I’ve made a great discovery that combines elements of the East and the West. Like most great discoveries, this one is rooted in making the best of a bad situation. Yes, it’s quite the epic tale.
But first we need to start with the legend. For this we go to the coal mines of the southern United States. In about 1917, a salesman with the Chattanooga (Tenn.) Bakery company encountered some miners. He sought to develop a confectionary product for their lunch pails. And thus was born the “moon pie,” which was essentially a chocolate-covered sandwich with a marshmallow center between two graham crackers.
Moon pies remain, to this day, a staple snack food in the South. They’re commonly sold at checkout counters in convenience stores. A moon pie measures 3-1/4 inches in diameter. Yeah, I actually measured a moon pie.
As good as moon pies are, they are prone to leaving little chocolate crumbs on your shirt. This evidently wasn’t a deal-killer for coal miners back in the day, but those guys never had to confront dry-cleaning bills for Oxford cloth.

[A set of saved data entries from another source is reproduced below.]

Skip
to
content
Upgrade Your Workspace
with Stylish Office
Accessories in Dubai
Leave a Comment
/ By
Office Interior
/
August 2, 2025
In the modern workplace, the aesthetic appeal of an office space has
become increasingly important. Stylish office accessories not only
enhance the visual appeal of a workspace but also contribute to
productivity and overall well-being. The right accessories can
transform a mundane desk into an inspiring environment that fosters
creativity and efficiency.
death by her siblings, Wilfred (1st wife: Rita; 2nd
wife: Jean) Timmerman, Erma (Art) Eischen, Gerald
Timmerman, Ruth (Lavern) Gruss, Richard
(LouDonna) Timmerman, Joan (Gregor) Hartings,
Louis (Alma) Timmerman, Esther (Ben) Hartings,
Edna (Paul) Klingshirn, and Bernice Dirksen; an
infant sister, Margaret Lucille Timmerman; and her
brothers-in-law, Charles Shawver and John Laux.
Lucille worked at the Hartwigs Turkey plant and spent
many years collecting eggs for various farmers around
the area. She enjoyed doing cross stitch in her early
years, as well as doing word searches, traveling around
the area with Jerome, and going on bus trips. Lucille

So that’s the problem, you see? I was at a loss for a solution. Forks don’t work. They just aggravate the crumbling process.

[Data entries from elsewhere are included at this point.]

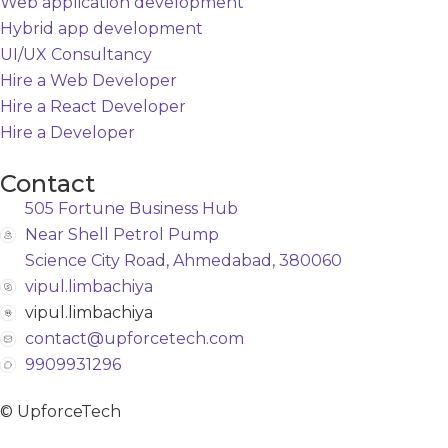
Web application development
Hybrid app development
UI/UX Consultancy
Hire a Web Developer
Hire a React Developer
Hire a Developer
Contact
505 Fortune Business Hub
Near Shell Petrol Pump
Science City Road, Ahmedabad, 380060
vipul.limbachiya
vipul.limbachiya
contact@upforcetech.com
9909931296
© UpforceTech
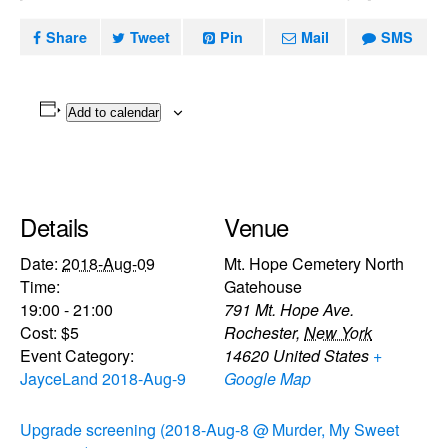
Share
Tweet
Pin
Mail
SMS
Add to calendar
Details
Venue
Date:
2018-Aug-09
Mt. Hope Cemetery North
Time:
Gatehouse
19:00 - 21:00
791 Mt. Hope Ave.
Cost:
$5
Rochester
,
New York
Event Category:
14620
United States
+
JayceLand 2018-Aug-9
Google Map
Upgrade screening (2018-Aug-8 @
Murder, My Sweet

The problem sat on my shelf for a long time. In dereference to my status as a wayward southern gentleman, somebody gave me an entire box of moon pies. I dug into one moon pie, got reacquainted with the crumb thing, and let the remainder of the box sit fallow. People would ask about the box but I’d just change the subject.
In the meantime, late last year, the flu scare started building steam.

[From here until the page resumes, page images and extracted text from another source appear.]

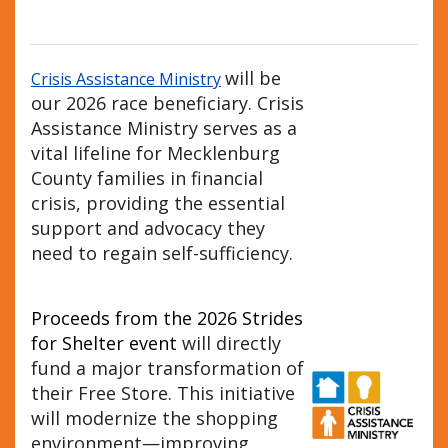
will be
Crisis Assistance Ministry
our 2026 race beneficiary. Crisis
Assistance Ministry serves as a
vital lifeline for Mecklenburg
County families in financial
crisis, providing the essential
support and advocacy they
need to regain self-sufficiency.
Proceeds from the 2026 Strides
for Shelter event
will directly
fund a major transformation of
their Free Store. This initiative
will modernize the shopping
environment—improving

One of my tactics to keep the flu at bay was to cut back on using communal coffee machines and similar devices. This was the result a total gross-out that I mentioned in last week’s column. Incidentally, after I ran that column some of my pals started one-upping me with gross-out stories. These stories are enough to compel anyone to consider moving into a hermetically-sealed bubble. I can’t afford one of those, but I know of a ‘72 AMC Gremlin that’s available. We’re opening escrow next week.
Anyway, as sound as these plans are, you can never be too careful about this flu. So I also decided to cut way back on shoving food into my face with my grubby little mitts. Thus began my field experiment to assess just how much stuff I can eat with disposable chopsticks.
As it turns out, that’s a mighty long list. A Big Mac and fries, for example, are no problem. And, of course, I don’t even have to mention Chicken McNuggets. Talk about a match made in heaven.
The only thing better than a weird idea is a weird idea pushed too far. So I unleashed my chopsticks on anything I could find. Pizza didn’t work. But instant oatmeal did, as long as it wasn’t too thin, which was no problem because there is nothing worse than runny oatmeal.
Which brings me to grits, which is basically a corn-based version of oatmeal. Grits is, like moon pies, a staple of Southern heritage. And instant grits, as long as it’s not too runny, will, like oatmeal, cooperate with chopsticks if you’re careful. No, it’s not ideal, but disposable chopsticks seem more convenient to keep around than spoons are, so, well, there you go.
I eventually devoured just about everything possible, and a few things that weren’t, with chopsticks.
Only one thing remained. That thing was the box of moon pies.
And, Eureka! That’s the way to eat ‘em: with chopsticks.
That’s because the alternative is to fumble with the moon pie while it’s in the wrapper, a necessary precaution to avoid getting chocolate on the fingers, but the complexities of this dynamic seem to aggravate the crumb situation. Chopsticks simply wind up being a cleaner play. The secret is to keep the moon pie intact. The chopsticks are used to hold it, not to break it.
Hey, at long last: problem solved. And it was solved with an elegant fusion of Eastern and Western concepts.
That’s my big discovery for the new year. Yes, it’s still early in the year, but I doubt I can top this accomplishment, so I won’t even try.